[[ RECORDS FOR THIS EXERCISE, beginning ]]
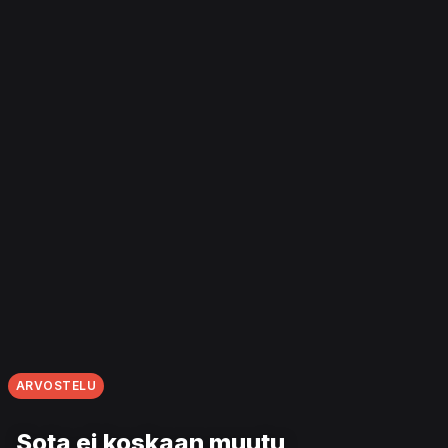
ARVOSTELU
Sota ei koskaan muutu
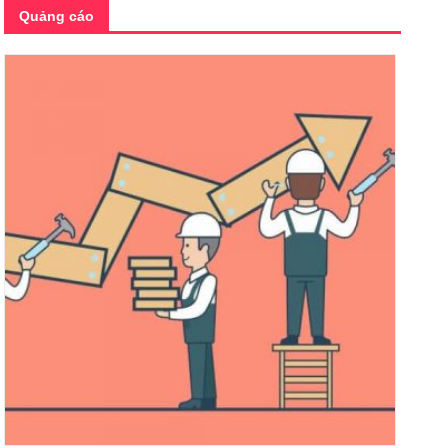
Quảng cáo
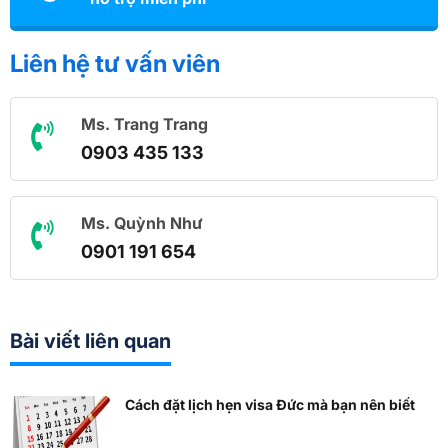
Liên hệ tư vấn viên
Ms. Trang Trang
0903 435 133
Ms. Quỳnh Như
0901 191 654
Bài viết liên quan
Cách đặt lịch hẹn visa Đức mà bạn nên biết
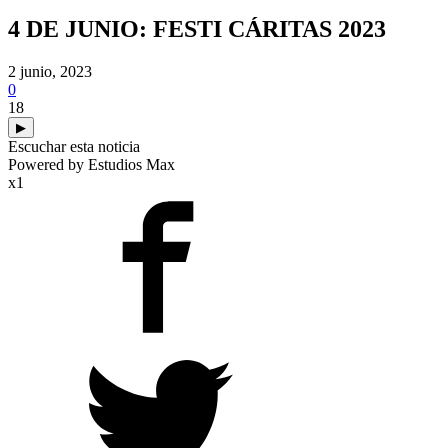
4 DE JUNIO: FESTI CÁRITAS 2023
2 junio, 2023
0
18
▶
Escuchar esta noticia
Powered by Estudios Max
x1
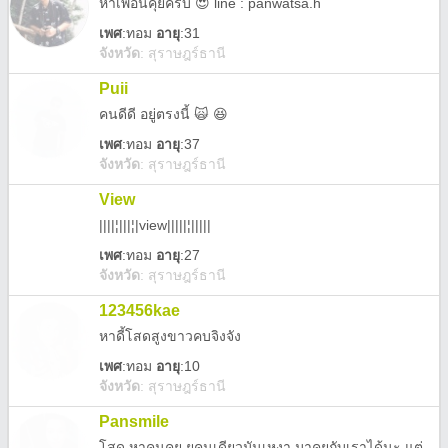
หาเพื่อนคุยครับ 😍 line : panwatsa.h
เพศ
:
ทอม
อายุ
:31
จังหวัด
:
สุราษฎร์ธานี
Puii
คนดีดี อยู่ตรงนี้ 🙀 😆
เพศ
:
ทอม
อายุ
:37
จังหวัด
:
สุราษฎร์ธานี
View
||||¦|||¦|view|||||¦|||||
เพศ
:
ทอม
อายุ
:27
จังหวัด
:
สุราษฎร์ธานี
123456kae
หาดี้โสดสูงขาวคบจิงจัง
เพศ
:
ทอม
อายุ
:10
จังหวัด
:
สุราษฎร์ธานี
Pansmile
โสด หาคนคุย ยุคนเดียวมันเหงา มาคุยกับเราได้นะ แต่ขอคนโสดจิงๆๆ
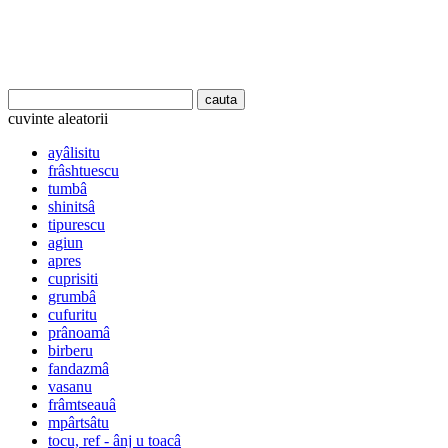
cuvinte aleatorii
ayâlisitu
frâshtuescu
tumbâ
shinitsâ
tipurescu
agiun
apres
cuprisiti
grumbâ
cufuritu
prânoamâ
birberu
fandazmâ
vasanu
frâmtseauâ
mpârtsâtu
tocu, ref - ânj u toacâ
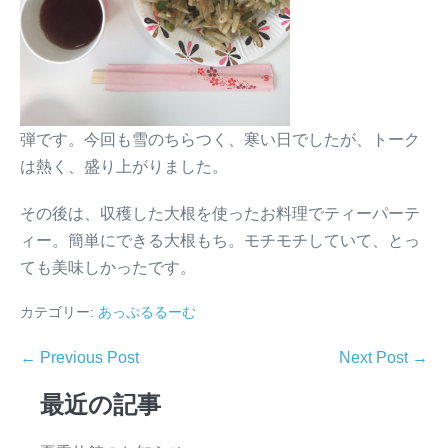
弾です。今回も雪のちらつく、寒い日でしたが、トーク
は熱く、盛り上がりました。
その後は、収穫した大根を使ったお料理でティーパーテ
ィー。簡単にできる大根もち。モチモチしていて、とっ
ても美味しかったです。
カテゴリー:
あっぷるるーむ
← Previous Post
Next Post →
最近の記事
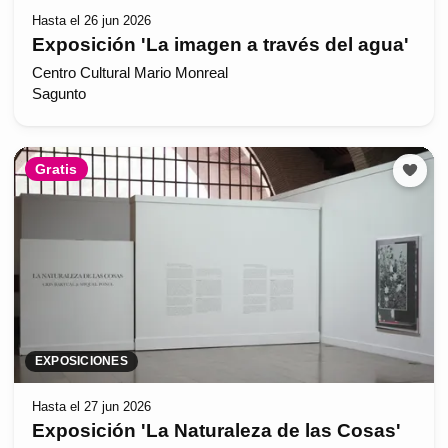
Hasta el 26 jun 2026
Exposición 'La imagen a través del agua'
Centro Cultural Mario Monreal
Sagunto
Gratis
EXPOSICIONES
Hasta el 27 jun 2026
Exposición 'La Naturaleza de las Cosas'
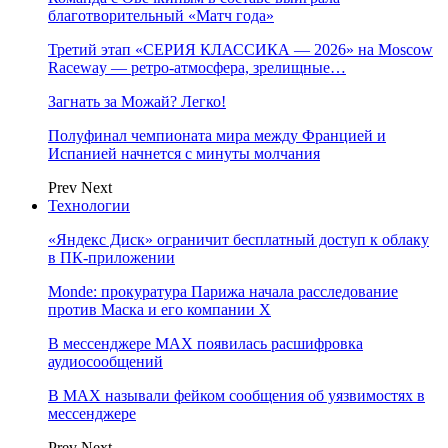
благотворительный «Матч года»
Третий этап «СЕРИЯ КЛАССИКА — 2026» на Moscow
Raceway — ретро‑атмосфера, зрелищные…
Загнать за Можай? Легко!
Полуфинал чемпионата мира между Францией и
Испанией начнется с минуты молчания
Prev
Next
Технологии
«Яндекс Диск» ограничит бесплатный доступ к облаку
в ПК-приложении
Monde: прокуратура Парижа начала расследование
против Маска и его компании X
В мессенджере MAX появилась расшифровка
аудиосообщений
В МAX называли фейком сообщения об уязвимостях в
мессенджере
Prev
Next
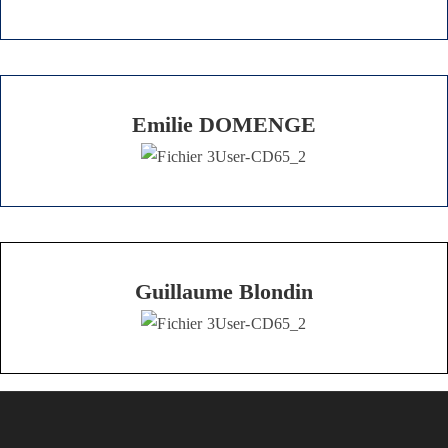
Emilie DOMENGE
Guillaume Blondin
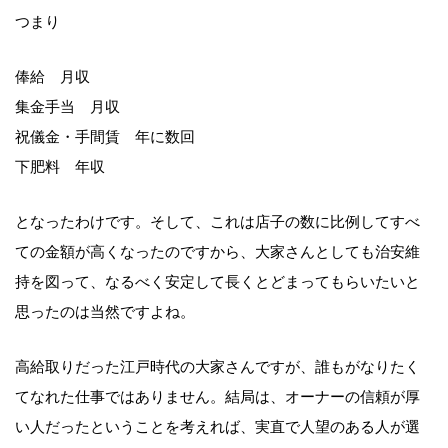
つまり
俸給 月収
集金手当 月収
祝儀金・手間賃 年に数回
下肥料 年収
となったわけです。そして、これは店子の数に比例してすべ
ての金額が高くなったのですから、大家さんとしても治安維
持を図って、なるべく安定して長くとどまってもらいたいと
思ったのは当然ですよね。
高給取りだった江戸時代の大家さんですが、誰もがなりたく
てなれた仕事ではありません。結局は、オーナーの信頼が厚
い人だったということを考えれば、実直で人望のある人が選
[[ RECORDS FOR THIS EXERCISE, end ]]
Omitting all images, retype each line of the records precisely.

SOLUTION:
ARVOSTELU
Sota ei koskaan muutu
Quảng cáo
Liên hệ tư vấn viên
Ms. Trang Trang
0903 435 133
Ms. Quỳnh Như
0901 191 654
Bài viết liên quan
Cách đặt lịch hẹn visa Đức mà bạn nên biết
4 DE JUNIO: FESTI CÁRITAS 2023
2 junio, 2023
0
18
▶
Escuchar esta noticia
Powered by Estudios Max
x1
หาเพื่อนคุยครับ 😍 line : panwatsa.h
เพศ
:
ทอม
อายุ
:31
จังหวัด
:
สุราษฎร์ธานี
Puii
คนดีดี อยู่ตรงนี้ 🙀 😆
เพศ
:
ทอม
อายุ
:37
จังหวัด
:
สุราษฎร์ธานี
View
||||¦|||¦|view|||||¦|||||
เพศ
:
ทอม
อายุ
:27
จังหวัด
:
สุราษฎร์ธานี
123456kae
หาดี้โสดสูงขาวคบจิงจัง
เพศ
:
ทอม
อายุ
:10
จังหวัด
:
สุราษฎร์ธานี
Pansmile
โสด หาคนคุย ยุคนเดียวมันเหงา มาคุยกับเราได้นะ แต่ขอคนโสดจิงๆๆ
cuvinte aleatorii
ayâlisitu
frâshtuescu
tumbâ
shinitsâ
tipurescu
agiun
apres
cuprisiti
grumbâ
cufuritu
prânoamâ
birberu
fandazmâ
vasanu
frâmtseauâ
mpârtsâtu
tocu, ref - ânj u toacâ
弾です。今回も雪のちらつく、寒い日でしたが、トーク
は熱く、盛り上がりました。
その後は、収穫した大根を使ったお料理でティーパーテ
ィー。簡単にできる大根もち。モチモチしていて、とっ
ても美味しかったです。
カテゴリー:
あっぷるるーむ
← Previous Post
Next Post →
最近の記事
Hasta el 26 jun 2026
Exposición 'La imagen a través del agua'
Centro Cultural Mario Monreal
Sagunto
Gratis
EXPOSICIONES
Hasta el 27 jun 2026
Exposición 'La Naturaleza de las Cosas'
благотворительный «Матч года»
Третий этап «СЕРИЯ КЛАССИКА — 2026» на Moscow
Raceway — ретро‑атмосфера, зрелищные…
Загнать за Можай? Легко!
Полуфинал чемпионата мира между Францией и
Испанией начнется с минуты молчания
Prev
Next
Технологии
«Яндекс Диск» ограничит бесплатный доступ к облаку
в ПК-приложении
Monde: прокуратура Парижа начала расследование
против Маска и его компании X
В мессенджере MAX появилась расшифровка
аудиосообщений
В МAX называли фейком сообщения об уязвимостях в
мессенджере
Prev
Next
Emilie DOMENGE
Guillaume Blondin
つまり
俸給 月収
集金手当 月収
祝儀金・手間賃 年に数回
下肥料 年収
となったわけです。そして、これは店子の数に比例してすべ
ての金額が高くなったのですから、大家さんとしても治安維
持を図って、なるべく安定して長くとどまってもらいたいと
思ったのは当然ですよね。
高給取りだった江戸時代の大家さんですが、誰もがなりたく
てなれた仕事ではありません。結局は、オーナーの信頼が厚
い人だったということを考えれば、実直で人望のある人が選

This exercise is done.